No Minho também há São João. Traz o povo rama verde de pinheiro e, no largo, quando arriba a noite, faz a fogueira: na labareda purificadora junta depois ramos de alecrim.
José Marques Loureiro, o jardineiro das Virtudes, está triste. Nem a imagem aromática das chamas a roubar a noite lhe enfraquece o desgosto.
há um aroma triste
no íntimo das palavras
quando escrevo com os olhos.
inquiro a leve pureza das aves
o rasto, o rosto da melancolia*.
* a melancolia é a forma mais luminosa da morte.
O que quereis em troca?
Nada. Quase nada, disseram.
Que apareças em público com roupa da nossa marca
a beber o nosso leite…
e se as febres te tolherem, diz que tomarás o nosso xarope.

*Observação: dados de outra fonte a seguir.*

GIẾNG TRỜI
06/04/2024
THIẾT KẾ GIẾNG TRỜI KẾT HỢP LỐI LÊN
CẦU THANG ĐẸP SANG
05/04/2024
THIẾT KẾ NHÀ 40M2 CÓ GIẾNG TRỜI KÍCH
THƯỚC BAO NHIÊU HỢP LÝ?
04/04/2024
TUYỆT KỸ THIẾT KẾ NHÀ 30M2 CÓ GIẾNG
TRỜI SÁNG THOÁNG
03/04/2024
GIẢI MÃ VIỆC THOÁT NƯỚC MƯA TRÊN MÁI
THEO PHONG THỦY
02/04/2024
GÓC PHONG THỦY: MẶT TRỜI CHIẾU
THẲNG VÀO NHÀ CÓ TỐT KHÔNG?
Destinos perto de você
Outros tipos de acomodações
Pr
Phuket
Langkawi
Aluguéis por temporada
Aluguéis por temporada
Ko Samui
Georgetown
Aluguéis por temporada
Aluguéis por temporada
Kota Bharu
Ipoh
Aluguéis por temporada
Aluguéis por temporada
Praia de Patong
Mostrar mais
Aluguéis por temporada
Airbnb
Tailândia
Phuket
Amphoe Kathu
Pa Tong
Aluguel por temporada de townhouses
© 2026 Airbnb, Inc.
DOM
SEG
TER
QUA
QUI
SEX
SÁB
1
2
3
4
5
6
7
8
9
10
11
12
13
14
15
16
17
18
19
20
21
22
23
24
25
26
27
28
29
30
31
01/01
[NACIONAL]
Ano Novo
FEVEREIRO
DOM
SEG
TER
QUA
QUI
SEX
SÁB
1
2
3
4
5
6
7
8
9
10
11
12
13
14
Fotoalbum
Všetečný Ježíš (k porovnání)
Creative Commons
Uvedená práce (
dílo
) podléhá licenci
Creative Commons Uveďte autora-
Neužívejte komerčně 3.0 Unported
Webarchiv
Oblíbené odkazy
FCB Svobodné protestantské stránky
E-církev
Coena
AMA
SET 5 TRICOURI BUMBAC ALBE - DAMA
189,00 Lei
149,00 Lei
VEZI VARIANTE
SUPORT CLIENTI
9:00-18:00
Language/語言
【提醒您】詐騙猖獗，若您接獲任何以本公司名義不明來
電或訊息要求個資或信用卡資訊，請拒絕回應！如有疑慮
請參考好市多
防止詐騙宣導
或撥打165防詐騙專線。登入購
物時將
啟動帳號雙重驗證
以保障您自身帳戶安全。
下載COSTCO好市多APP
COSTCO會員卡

Isso não farei. Quero vestir-me como os meninos do meu tempo; alimentar-me como os meninos do meu tempo, vencer a febre como
Impossível o teu desejo, alguém interrompe. O teu tempo perdeu-se, não existem meninos do teu tempo.
São homens?
Foram meninos, homens…
E depois?
Desapareceram, é a lei da vida.
O menino volta-se devagar, dirige-se à manjedoura. Acomoda-se na palha: adormece, sereno, embalado pelo bafo do tempo perdido.
À porta do estábulo, o desassossego agita a boa gente, agora indecisa a calcar estrume de dois milénios. Um deles, afoito, segreda algo ao ouvida da vaca.

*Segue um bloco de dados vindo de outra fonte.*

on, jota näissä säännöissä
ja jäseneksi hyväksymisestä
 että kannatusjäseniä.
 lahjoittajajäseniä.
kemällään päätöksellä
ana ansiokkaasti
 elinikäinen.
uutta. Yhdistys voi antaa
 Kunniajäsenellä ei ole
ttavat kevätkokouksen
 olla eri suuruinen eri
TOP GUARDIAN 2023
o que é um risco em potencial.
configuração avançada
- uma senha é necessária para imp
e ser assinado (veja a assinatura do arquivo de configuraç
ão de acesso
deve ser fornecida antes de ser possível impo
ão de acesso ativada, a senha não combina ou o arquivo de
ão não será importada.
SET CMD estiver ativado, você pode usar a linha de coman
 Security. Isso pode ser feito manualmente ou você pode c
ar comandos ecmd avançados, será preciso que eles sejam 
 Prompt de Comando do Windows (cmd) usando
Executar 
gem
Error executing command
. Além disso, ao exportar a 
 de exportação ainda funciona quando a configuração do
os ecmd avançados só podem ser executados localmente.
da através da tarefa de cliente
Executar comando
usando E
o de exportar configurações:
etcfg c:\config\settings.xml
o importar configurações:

Não!, reage o dócil animal.
Tu podias salvar humanidade da fome, da penúria!, implora o emissário afoito.
Sou muito velha para você me tratar por tu… Deixe-nos em paz!

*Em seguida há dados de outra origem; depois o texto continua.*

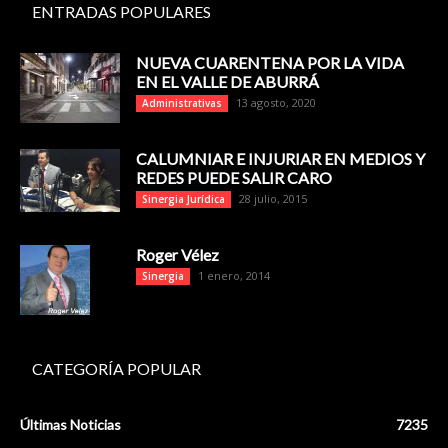
ENTRADAS POPULARES
NUEVA CUARENTENA POR LA VIDA
EN EL VALLE DE ABURRÁ
13 agosto, 2020
Administrativas
CALUMNIAR E INJURIAR EN MEDIOS Y
REDES PUEDE SALIR CARO
28 julio, 2015
Sinergia Jurídica
Roger Vélez
1 enero, 2014
Sinergia
CATEGORÍA POPULAR
Últimas Noticias
7235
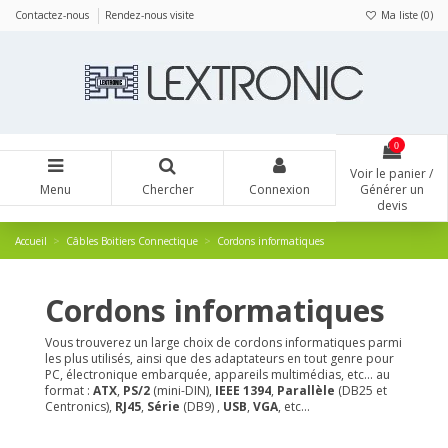
Panneau de gestion des cookies
Contactez-nous
Rendez-nous visite
Ma liste (
0
)
0
Voir le panier /
Menu
Chercher
Connexion
Générer un
devis
Accueil
Câbles Boitiers Connectique
Cordons informatiques
Cordons informatiques
Vous trouverez un large choix de cordons informatiques parmi
les plus utilisés, ainsi que des adaptateurs en tout genre pour
PC, électronique embarquée, appareils multimédias, etc... au
format :
ATX
,
PS/2
(mini-DIN),
IEEE 1394
,
Parallèle
(DB25 et
Centronics),
RJ45
,
Série
(DB9)
,
USB
,
VGA
, etc...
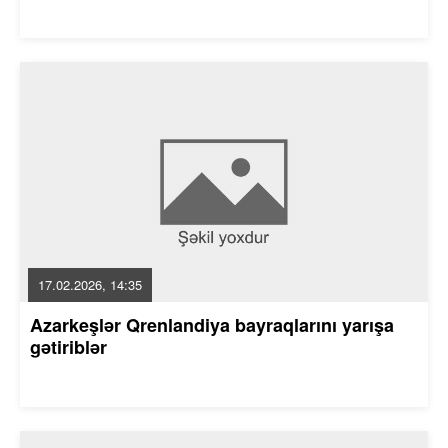
17.02.2026, 14:35
Azarkeşlər Qrenlandiya bayraqlarını yarışa
gətiriblər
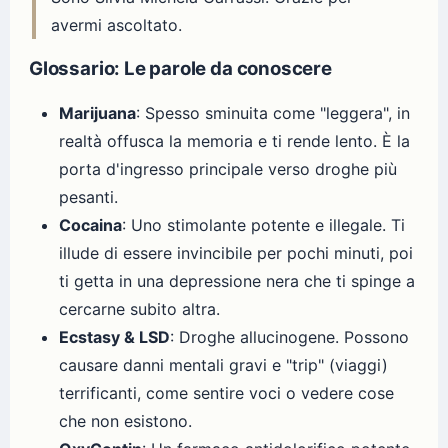
avermi ascoltato.
Glossario: Le parole da conoscere
Marijuana
: Spesso sminuita come "leggera", in
realtà offusca la memoria e ti rende lento. È la
porta d'ingresso principale verso droghe più
pesanti.
Cocaina
: Uno stimolante potente e illegale. Ti
illude di essere invincibile per pochi minuti, poi
ti getta in una depressione nera che ti spinge a
cercarne subito altra.
Ecstasy & LSD
: Droghe allucinogene. Possono
causare danni mentali gravi e "trip" (viaggi)
terrificanti, come sentire voci o vedere cose
che non esistono.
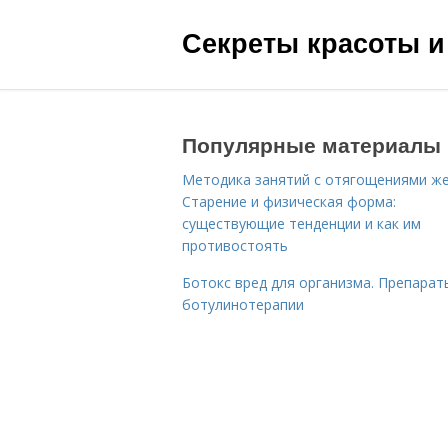
Секреты красоты и
Популярные материалы
Методика занятий с отягощениями ж
Старение и физическая форма:
существующие тенденции и как им
противостоять
Ботокс вред для организма. Препарат
ботулинотерапии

Partiram. Uns de avião, outros de automóvel. Em redor do estábulo amontoam-se presentes. Roupas, fraldas impermeáveis, brinquedos de um tempo futuro. Dormirá mil anos, mil anos mais, o menino: emaranhado no sono, no sonho perpétuo de ser menino?
em terra de cegos
o amor é táctil
*
um burro carregado de lírios
é um poema de Lorca.
*adormece a contar estrelas
*
Deus fala direito por línguas mortas
fábrica para lavagem
(a seco), desintoxica-
cão e apuro das pala-
vras ainda possíveis.
O homem entra resoluto na noite, gesto em descostume, espanto juvenil de ver estrelas. Contar as estrelas, promessa antiga. “Desempenho impossível”, diz. E regressa a casa, impelido pelo conforto securitário. Desencantado. Antes de fechar a porta, um derradeiro olhar pelo céu limpo: “As estrelas são pequenos peixes, fugido cardume, no mar ao contrário”, diz o homem, a justificar o fracasso a si próprio.
Foi ele!
voz de fogo, voz de fúria.
Pausa breve.
O cerco, e o homem cai por terra, sangue vivo esponta nos lábios. A rapariga, os irmãos (são três) e o pai assim legam o desconhecido. Partem, leves e libertos.
Muito lentamente, o homem se levanta. Sacode as roupas, sacode a dor por gestos mais suaves ainda. Do bolso direito das calças tira o lenço: devagar, o lenço bebe o sangue dos lábios. Do outro bolso sai um cigarro: fuma-o, sozinho, no largo desabitado. Debruça-se, recolhe o saco de cabedal: avança, movimento dolorido, em direcção do nada. Antes de sair do largo (ou da página?), volta-se para mim (silencioso cronista), avisa-me: O narrador protege a personagem, foste tu o instigador do desacato!
Silencioso sou, silencioso fico.
Parado. O homem persiste parado, enxuga ainda os lábios como se os corrigisse. Aguarda, eu sei, uma palavra minha. Por outras aventuras andámos e nunca ninguém lhe fugiu ao respeito. Merece uma explicação, e eu não a sei desencantar. Que terá dito a rapariga à família de ódios silenciosos? Que fogo ancestral espavoriu como animal silvestre? Dos lábios da personagem apenas saiu uma pobre metáfora – e achava-a, erro meu, erro meu, saborosa como fruta da época.
Queixam-se
os peixes: todas as manhãs
a solidão do cardume é perturbada
com a imobilidade dos olhos,
o movimento ininteligível
do ser único, eterno,
a ordem imutável
contra a perpétua mudança,
defendia: enquanto caminhava
ao lado dos seus discípulos
O homem na névoa lembra-se da mãe. “Antigamente os pássaros não voavam”, diz. Dos campos lavrados, diante dos seus olhos, levantam-se pombas,
Depressa o bando se dilui na delicada penumbra humedecida. O homem olha devagar, retém a paisagem. “Antigamente pensava: os pássaros não voam”.